EXERCISE DETAILS:
Work through the material below line by line and say how many lines include the word "Gain". Only the number, please.

SOURCE DATA:
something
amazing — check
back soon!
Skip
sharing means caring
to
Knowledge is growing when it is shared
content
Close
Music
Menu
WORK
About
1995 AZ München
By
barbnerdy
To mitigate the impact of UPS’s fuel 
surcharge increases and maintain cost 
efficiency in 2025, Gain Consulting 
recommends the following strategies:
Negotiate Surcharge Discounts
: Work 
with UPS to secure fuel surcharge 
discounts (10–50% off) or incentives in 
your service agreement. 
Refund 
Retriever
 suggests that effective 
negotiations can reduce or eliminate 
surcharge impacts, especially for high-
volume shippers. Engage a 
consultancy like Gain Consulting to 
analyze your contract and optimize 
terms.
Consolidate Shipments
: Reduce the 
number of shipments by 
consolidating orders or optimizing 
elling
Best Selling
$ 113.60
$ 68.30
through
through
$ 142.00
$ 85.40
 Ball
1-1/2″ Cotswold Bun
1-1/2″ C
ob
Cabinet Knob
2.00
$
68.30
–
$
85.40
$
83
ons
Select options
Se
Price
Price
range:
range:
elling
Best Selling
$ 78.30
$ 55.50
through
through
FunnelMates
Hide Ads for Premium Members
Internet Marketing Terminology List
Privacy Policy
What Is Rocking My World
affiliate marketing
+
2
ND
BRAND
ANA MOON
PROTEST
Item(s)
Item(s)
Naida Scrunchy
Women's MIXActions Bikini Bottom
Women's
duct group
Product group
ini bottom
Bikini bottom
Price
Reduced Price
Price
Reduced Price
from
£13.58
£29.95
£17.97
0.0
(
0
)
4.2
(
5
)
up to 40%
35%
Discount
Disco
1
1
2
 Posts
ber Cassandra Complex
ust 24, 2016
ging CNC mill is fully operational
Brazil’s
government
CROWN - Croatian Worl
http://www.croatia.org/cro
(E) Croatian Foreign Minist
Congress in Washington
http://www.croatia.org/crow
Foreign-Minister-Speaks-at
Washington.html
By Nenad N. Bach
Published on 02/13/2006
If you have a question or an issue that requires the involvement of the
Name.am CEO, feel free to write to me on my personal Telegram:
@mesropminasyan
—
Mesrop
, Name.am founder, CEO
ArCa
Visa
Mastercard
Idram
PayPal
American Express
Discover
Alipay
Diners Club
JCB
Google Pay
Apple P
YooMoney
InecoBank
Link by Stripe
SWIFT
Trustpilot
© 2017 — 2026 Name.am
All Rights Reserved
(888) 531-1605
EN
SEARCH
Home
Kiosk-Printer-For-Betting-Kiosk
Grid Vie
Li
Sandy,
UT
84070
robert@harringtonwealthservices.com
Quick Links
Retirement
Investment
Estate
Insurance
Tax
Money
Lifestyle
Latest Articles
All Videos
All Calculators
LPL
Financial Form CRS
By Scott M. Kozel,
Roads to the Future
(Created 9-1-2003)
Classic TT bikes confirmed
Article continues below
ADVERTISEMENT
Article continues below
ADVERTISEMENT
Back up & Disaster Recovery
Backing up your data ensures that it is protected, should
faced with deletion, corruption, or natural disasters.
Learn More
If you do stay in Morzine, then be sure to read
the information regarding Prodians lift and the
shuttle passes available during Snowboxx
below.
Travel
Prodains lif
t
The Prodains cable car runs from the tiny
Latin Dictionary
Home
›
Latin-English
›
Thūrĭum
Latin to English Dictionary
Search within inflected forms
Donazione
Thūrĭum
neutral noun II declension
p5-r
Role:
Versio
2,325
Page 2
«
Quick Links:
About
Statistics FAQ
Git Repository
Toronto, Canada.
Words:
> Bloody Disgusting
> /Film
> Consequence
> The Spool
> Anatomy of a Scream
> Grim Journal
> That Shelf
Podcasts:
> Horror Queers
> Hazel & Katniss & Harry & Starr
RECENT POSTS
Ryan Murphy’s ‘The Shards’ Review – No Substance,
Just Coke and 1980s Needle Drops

ANSWER TO THIS TASK:
2